◆ **YOUR OBJECTIVE**
Span requested from the data below: the line with "осмоса. 9 апреля" through the line with "Estufas de exterior", both included. Give only these lines again, exactly, and leave every picture out.

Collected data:

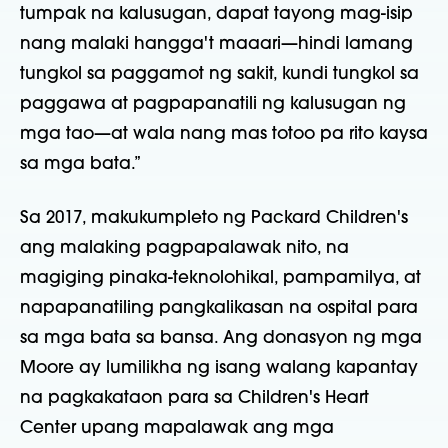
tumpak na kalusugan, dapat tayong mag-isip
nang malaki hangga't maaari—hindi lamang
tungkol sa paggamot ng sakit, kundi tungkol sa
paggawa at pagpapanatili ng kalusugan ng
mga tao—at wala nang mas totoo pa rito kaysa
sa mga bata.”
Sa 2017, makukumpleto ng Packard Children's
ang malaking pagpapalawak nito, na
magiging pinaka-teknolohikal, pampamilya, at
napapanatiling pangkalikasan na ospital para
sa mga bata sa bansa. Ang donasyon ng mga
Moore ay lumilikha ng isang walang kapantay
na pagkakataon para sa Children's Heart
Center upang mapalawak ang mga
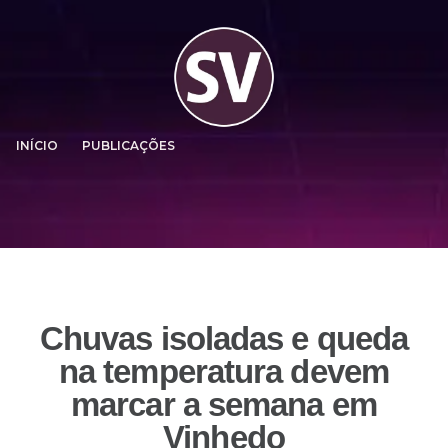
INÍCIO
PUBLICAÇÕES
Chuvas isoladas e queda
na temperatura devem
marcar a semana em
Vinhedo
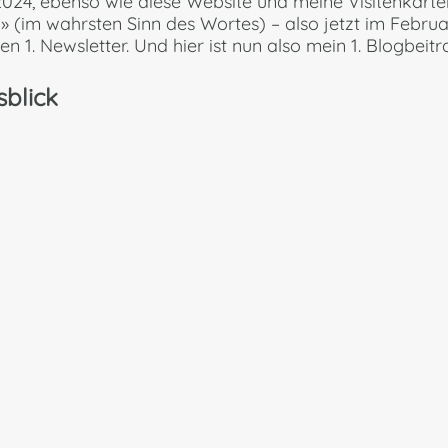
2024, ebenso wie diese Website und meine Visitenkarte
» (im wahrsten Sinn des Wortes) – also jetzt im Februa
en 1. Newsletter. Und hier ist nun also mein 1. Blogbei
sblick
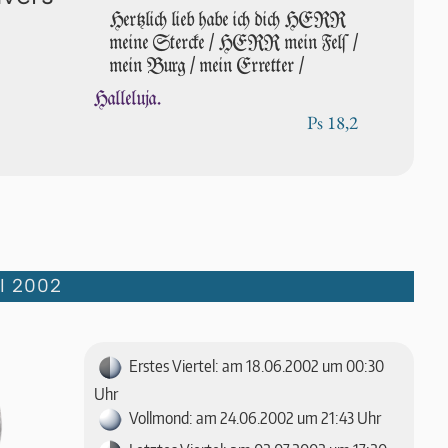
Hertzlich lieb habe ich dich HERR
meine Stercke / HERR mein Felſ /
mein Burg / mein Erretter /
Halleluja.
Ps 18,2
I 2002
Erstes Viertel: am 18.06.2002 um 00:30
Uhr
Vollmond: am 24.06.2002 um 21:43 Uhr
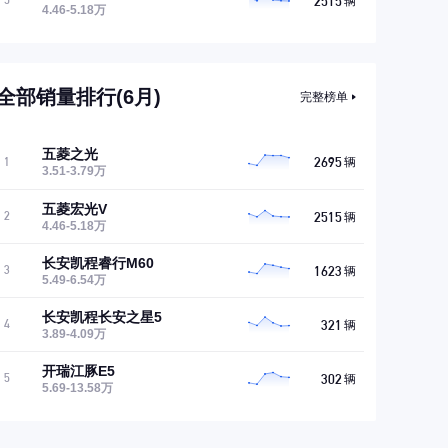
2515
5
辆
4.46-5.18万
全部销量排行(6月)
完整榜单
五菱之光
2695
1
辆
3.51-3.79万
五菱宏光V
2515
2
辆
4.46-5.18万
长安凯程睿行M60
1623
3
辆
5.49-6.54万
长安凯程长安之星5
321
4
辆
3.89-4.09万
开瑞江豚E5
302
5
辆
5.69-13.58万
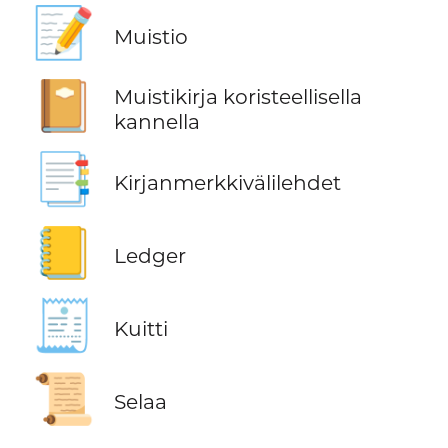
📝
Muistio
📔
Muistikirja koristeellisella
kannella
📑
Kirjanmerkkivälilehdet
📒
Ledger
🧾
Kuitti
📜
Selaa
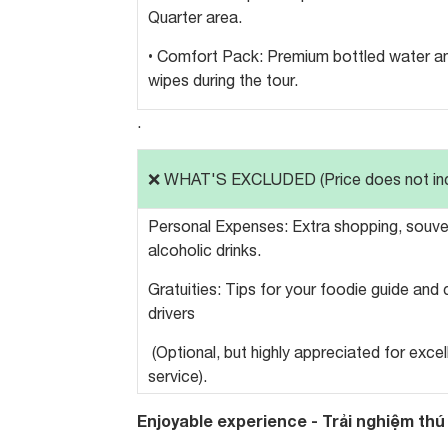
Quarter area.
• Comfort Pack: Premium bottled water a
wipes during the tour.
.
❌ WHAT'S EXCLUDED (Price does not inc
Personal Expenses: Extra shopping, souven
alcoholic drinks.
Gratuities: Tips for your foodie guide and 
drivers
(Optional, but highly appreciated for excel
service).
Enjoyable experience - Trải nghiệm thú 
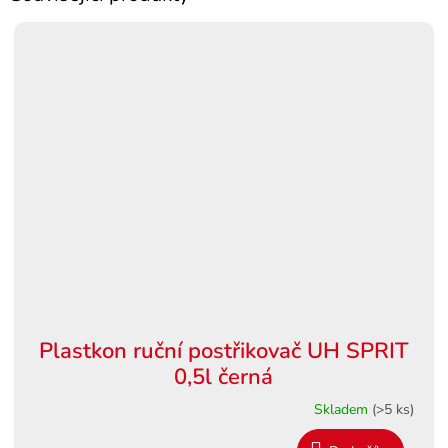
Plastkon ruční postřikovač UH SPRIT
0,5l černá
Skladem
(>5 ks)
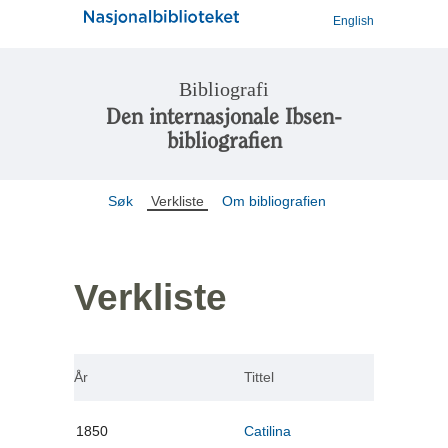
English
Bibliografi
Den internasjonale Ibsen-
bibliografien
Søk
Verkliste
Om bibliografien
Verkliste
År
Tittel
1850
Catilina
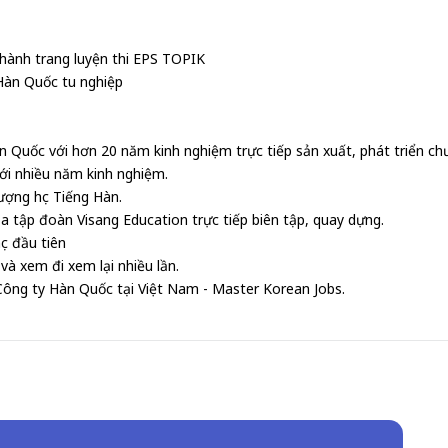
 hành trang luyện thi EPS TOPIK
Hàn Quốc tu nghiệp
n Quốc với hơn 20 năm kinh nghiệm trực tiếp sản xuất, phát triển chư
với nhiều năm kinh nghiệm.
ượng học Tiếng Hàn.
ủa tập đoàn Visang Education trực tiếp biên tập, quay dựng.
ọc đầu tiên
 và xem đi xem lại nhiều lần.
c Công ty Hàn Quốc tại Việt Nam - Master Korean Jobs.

==

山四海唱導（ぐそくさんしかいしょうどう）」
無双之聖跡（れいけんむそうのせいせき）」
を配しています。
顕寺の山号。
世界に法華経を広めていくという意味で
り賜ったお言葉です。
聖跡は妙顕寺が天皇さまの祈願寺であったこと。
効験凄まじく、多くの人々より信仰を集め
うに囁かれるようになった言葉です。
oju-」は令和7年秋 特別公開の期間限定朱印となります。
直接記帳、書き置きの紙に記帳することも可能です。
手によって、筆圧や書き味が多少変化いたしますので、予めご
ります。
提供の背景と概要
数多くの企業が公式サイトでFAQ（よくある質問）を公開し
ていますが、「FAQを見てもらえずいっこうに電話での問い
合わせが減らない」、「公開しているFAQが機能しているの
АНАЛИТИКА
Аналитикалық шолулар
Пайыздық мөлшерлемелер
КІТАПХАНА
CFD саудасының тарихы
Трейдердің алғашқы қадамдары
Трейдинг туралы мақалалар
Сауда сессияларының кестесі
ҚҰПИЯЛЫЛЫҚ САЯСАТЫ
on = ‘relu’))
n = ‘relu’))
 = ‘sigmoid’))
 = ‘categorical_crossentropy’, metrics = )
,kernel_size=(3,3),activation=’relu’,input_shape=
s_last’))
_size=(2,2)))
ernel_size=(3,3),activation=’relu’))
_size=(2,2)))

--

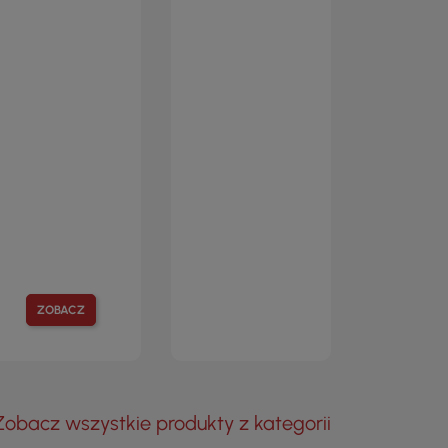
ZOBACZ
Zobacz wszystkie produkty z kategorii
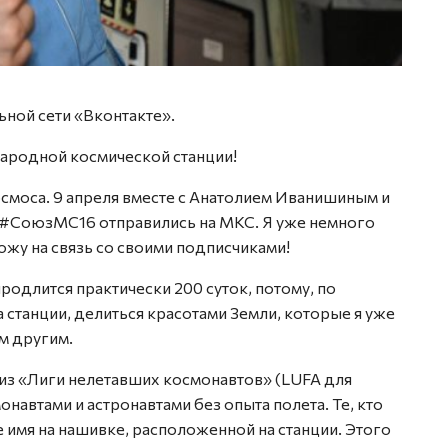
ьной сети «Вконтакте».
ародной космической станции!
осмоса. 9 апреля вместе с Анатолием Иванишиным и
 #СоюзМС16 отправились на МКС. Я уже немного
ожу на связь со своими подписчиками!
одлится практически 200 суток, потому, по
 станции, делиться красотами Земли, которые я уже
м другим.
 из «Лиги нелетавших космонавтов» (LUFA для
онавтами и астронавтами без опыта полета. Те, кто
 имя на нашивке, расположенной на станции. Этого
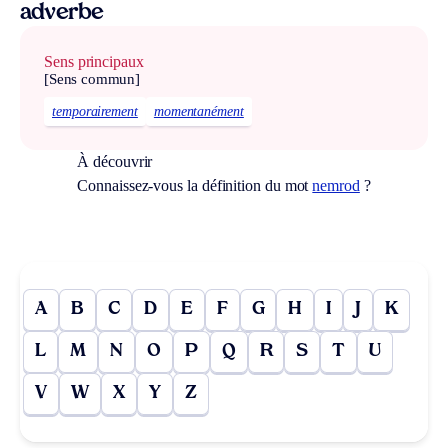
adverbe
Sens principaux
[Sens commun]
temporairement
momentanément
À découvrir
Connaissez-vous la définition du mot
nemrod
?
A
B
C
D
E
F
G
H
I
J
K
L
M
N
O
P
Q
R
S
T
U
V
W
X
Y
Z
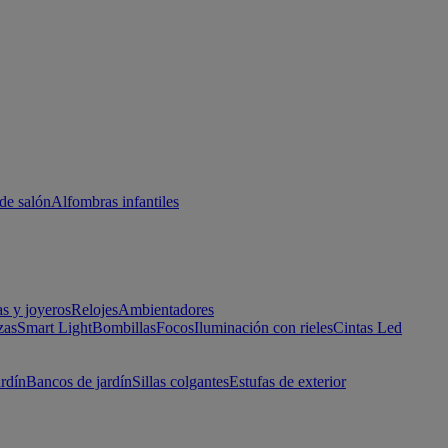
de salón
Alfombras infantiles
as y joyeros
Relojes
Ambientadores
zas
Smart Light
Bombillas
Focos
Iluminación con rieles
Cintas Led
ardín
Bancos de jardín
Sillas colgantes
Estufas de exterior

◆ **RESULT OF THE EXERCISE**
осмоса. 9 апреля вместе с Анатолием Иванишиным и
 #СоюзМС16 отправились на МКС. Я уже немного
ожу на связь со своими подписчиками!
одлится практически 200 суток, потому, по
 станции, делиться красотами Земли, которые я уже
м другим.
 из «Лиги нелетавших космонавтов» (LUFA для
онавтами и астронавтами без опыта полета. Те, кто
 имя на нашивке, расположенной на станции. Этого
adverbe
Sens principaux
[Sens commun]
temporairement
momentanément
À découvrir
Connaissez-vous la définition du mot
nemrod
?
A
B
C
D
E
F
G
H
I
J
K
L
M
N
O
P
Q
R
S
T
U
V
W
X
Y
Z
de salón
Alfombras infantiles
as y joyeros
Relojes
Ambientadores
zas
Smart Light
Bombillas
Focos
Iluminación con rieles
Cintas Led
ardín
Bancos de jardín
Sillas colgantes
Estufas de exterior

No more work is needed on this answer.